Recruitment status was  Recruiting
Sponsor:
Information provided by:
NIH AIDS Clinical Trials Information Service
ClinicalTrials.gov Identifier:
NCT00017992
First received: June 23, 2001
Last updated: June 23, 2005
Last verified: March 2003
  Purpose

The purpose of this study is to see if emtricitabine is safe in children infected with HIV and to determine the best dose.

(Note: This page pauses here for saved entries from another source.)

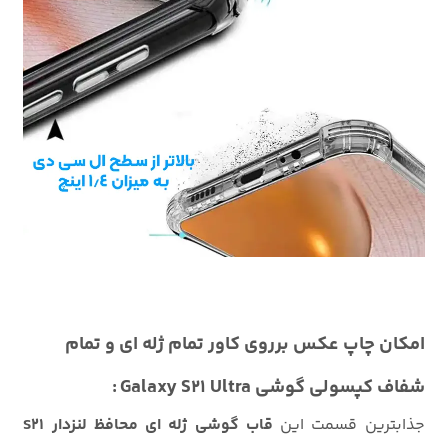
امکان چاپ عکس برروی کاور تمام ژله ای و تمام
شفاف کپسولی گوشی Galaxy S21 Ultra :
جذابترین قسمت این
قاب گوشی ژله ای محافظ لنزدار S21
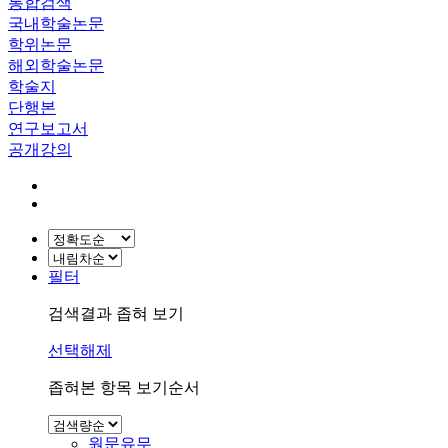
통합검색
국내학술논문
학위논문
해외학술논문
학술지
단행본
연구보고서
공개강의
필터
검색결과 좁혀 보기
선택해제
좁혀본 항목 보기순서
원문유무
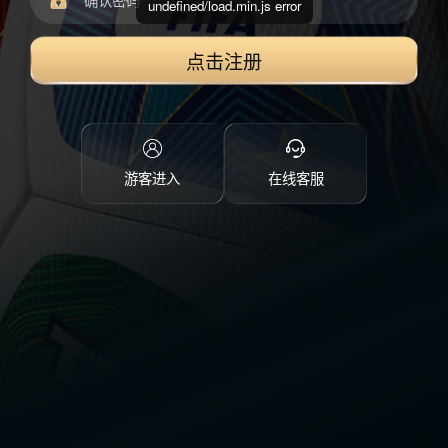
undefined/load.min.js error
点击注册
游客进入
在线客服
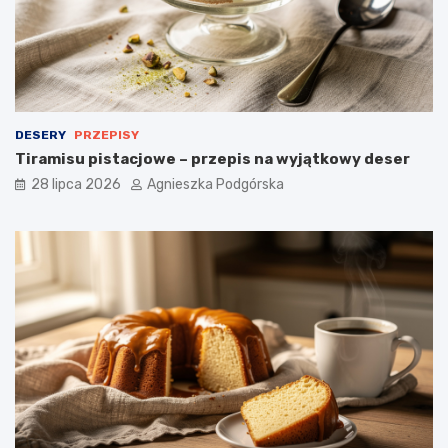
i
a
d
a
n
i
e
DESERY
PRZEPISY
Tiramisu pistacjowe – przepis na wyjątkowy deser
28 lipca 2026
Agnieszka Podgórska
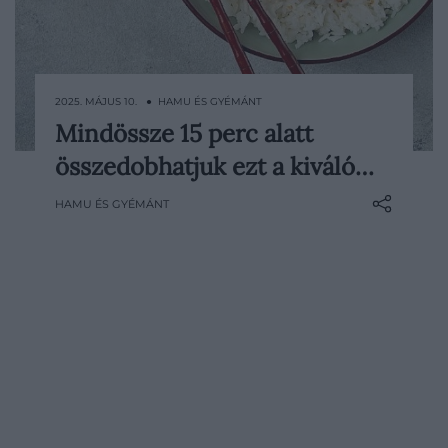
2025. MÁJUS 10. ● HAMU ÉS GYÉMÁNT
Mindössze 15 perc alatt
Ha nincs sok időnk főzni, de valami igazán
összedobhatjuk ezt a kiváló…
finom különlegességre vágyunk, az édes-
sós teriyaki csirke tökéletes választás
HAMU ÉS GYÉMÁNT
lehet egy otthoni vacsorához. Gyorsan
elkészül és gazdag ízvilágot kínál,
köszönhetően a házi szósznak, amely friss
gyömbérrel, fokhagymával, szójaszósszal
és barna ecettel…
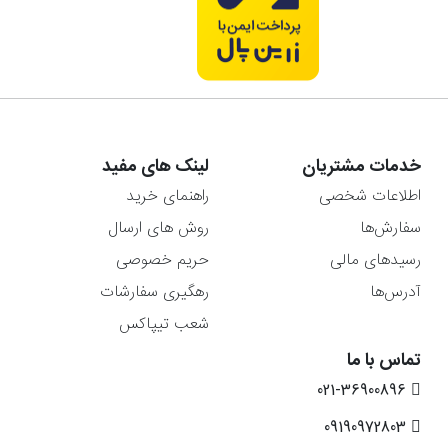
خدمات مشتریان
لینک های مفید
اطلاعات شخصی
راهنمای خرید
سفارش‌ها
روش های ارسال
رسیدهای مالی
حریم خصوصی
آدرس‌ها
رهگیری سفارشات
شعب تیپاکس
تماس با ما
021-36900896
09190972803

Condition Intervention Phase
HIV Infections
Drug: Lopinavir/Ritonavir
Drug: Emtricitabine
Drug: Stavudine
Phase 2

Study Type: Interventional
Study Design: Endpoint Classification: Pharmacodynamics Study
Primary Purpose: Treatment
Official Title: An Open-Label Study of a Once Daily Dose of Emtricitabine in Combination With Other Antiretroviral Agents in HIV-Infected Pediatric Patients

Resource links provided by NLM:


Further study details as provided by NIH AIDS Clinical Trials Information Service:

Estimated Enrollment: 100
Detailed Description:

Children are placed into 1 of 4 treatment groups based on age: Group 1, 3 months to 24 months; Group 2, 25 months to 6 years; Group 3, 7 years to 12 years; Group 4, 13 years to 17 years. They receive baseline evaluations. Antiretroviral-naive patients receive emtricitabine plus stavudine plus lopinavir/ritonavir. Antiretroviral-experienced patients replace lamivudine with emtricitabine. Patients return to the clinic for follow-up visits at Weeks 2 and 4 and then every 4 weeks until Week 48. Safety is evaluated using adverse events, which are reviewed at every clinic visit. Clinical laboratory data and full-profile pharmacokinetics of emtricitabine are evaluated at some visits. After the Week 48 study evaluations are completed, individual patients may continue to receive study medication (as provided by the sponsor) until commercially available, if certain criteria are met.

  Eligibility

Ages Eligible for Study:   3 Months to 17 Years
Genders Eligible for Study:   Both
Accepts Healthy Volunteers:   No
Criteria

Inclusion Criteria

Children may be eligible for this study if they:

  • Are at least 3 months old and no older than 17 years of age. This is the age the child needs to be at the time they begin the study.
  • Are HIV positive.
  • Weigh more than 5.5 pounds. A newborn child must have reached at least 38 weeks of gestation.
  • Have or have not taken anti-HIV drugs. Those that have not must have a viral load between 5,000 and 500,000 copies/ml at screening. Those that have must have been taking anti-HIV drugs, including lamivudine, for at least 3 months and have a viral load of no more than 400 copies/ml at screening.
  • Have a CD4 count of more than 200 cells/mm3.
  • Have written consent from parent or guardian.
  • Are willing to use effective birth control during the study and for 1 month after the last dose of emtricitabine, if sexually active.

Exclusion Criteria

Children will not be eligible for this study if they:

  • Are pregnant or breast-feeding.
  • Cannot follow the visit or dosing schedule or are not available for 1 year.
  • Have taken experimental drugs or vaccines (except for emivirine and experimental forms of approved drugs) within 30 days of study start.
  • Have nerve damage in their arms or legs.
  • Have trouble eating or taking drugs.
  • Have serious diarrhea within 30 days before study entry.
  • Have had any serious illness within 30 days of study screening. Any treatment must have been finished 14 days before study entry.
  • Have had an AIDS-related (opportunistic) disease within 12 months of screening.
  • Are being treated for tuberculosis.
  • Have had pancreatitis.
  • Require certain drugs.
  Contacts and Locations
Choosing to participate in a study is an important personal decision. Talk with your doctor and family members or friends about deciding to join a study. To learn more about this study, you or your doctor may contact the study research staff using the Contacts provided below. For general information, see Learn About Clinical Studies.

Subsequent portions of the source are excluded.